Admissibility of other crimes, wrongs or acts evidence is contingent on satisfying the relevancy standards and balancing test set forth in Sections 4-1 and 4-3, respectively. For other crimes, wrongs or acts evidence to be admissible, the court must determine that the evidence is probative of one or more of the enumerated purposes for which it is offered and that its probative value outweighs its prejudicial effect. E.g., State v. Figueroa, 235 Conn. 145, 162, 665 A.2d 63 (1995); State v. Cooper, 227 Conn. 417, 425-28, 630 A.2d 1043 (1993). Although the Supreme Court has established no absolute time limit that would bar admissibility of uncharged misconduct, it has suggested that remote prior misconduct must bear a substantial similarity to the conduct at issue and be of an aberrant or compulsive nature to be admissible. See State v. Chyung, supra, 325 Conn. 263-64 (fourteen year gap between incidents of misconduct did not render prior misconduct irrelevant "given the strong similarities between the two incidents and the strongly aberrational nature of the defendant's conduct''); id., 264; cf. State v. Snelgrove, supra, 288 Conn. 761-62 (noting that "ordinarily, a gap of fourteen years would raise serious questions as to whether the prior misconduct was too remote in time''); id., 761. Concerns about remoteness are lessened if the defendant was incarcerated for a substantial period of the gap.

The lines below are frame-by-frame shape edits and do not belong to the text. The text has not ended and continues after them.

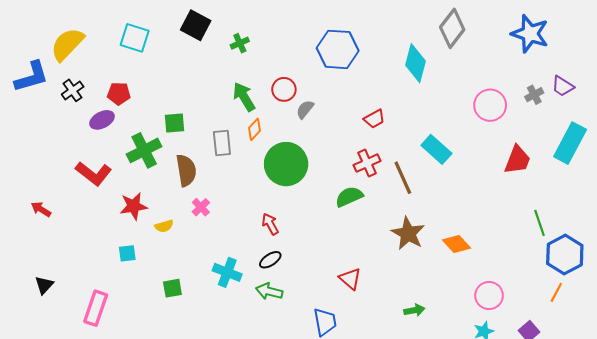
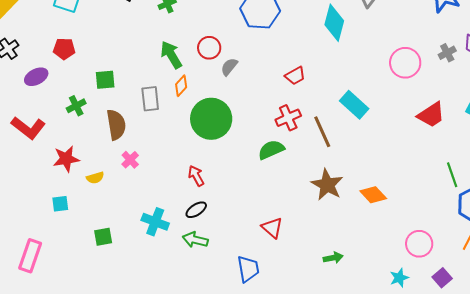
red pentagon: (119, 94) -> (64, 49), moved
green cross: (144, 150) -> (76, 106), size x0.6
red trapezoid: (517, 160) -> (431, 115), turned 36
pink circle: (489, 296) -> (419, 244), moved

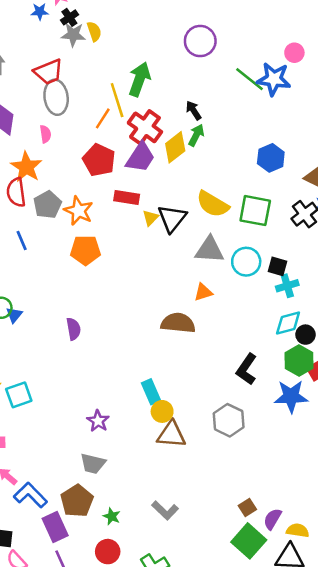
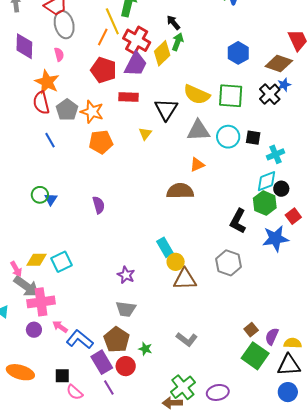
yellow triangle: (150, 218) -> (145, 134), moved
cyan cross: (287, 286) -> (276, 154), moved
green hexagon: (299, 360) -> (265, 203), moved
red circle: (108, 552) -> (126, 366), moved

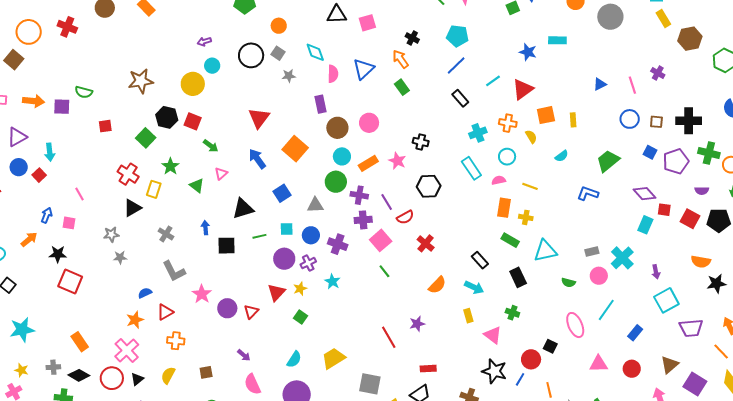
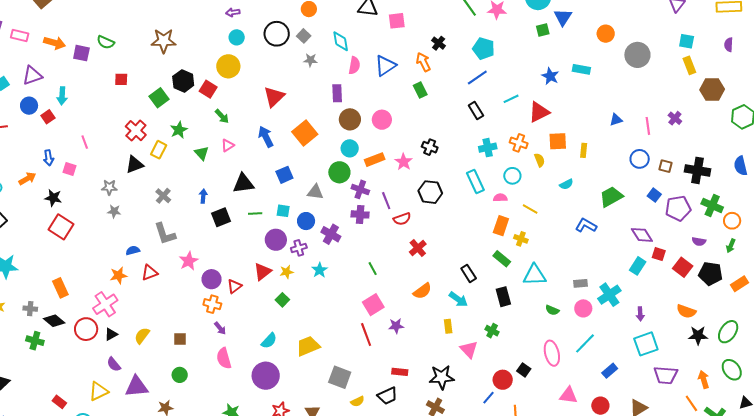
yellow circle: (193, 84) -> (228, 66), moved
blue arrow: (47, 215) -> (49, 158), turned 140
pink square: (381, 240) -> (373, 305), moved
black square: (226, 246) -> (221, 217), turned -30
orange cross: (176, 341) -> (212, 304), moved
black star: (494, 371) -> (442, 377), moved, turned -30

See State v. Snelgrove, supra, 761-62; State v. Murrell, 7 Conn. App. 75, 89, 507 A.2d 1033 (1986).

The purposes enumerated in subsection (c) for which other crimes, wrongs or acts evidence may be admitted are intended to be illustrative rather than exhaustive. Neither subsection (a) nor subsection (c) precludes a court from recognizing other appropriate purposes for which other crimes, wrongs or acts evidence may be admitted, provided the evidence is not introduced to prove a person's bad character or criminal tendencies, and the probative value of its admission is not outweighed by any of the Section 4-3 balancing factors.

(d) Specific instances of conduct when character in issue.

Subsection (d) finds support in Connecticut case law. See State v. Miranda, 176 Conn. 107, 112, 365 A.2d 104 (1978); Norton v. Warner, 9 Conn. 172, 174 (1832).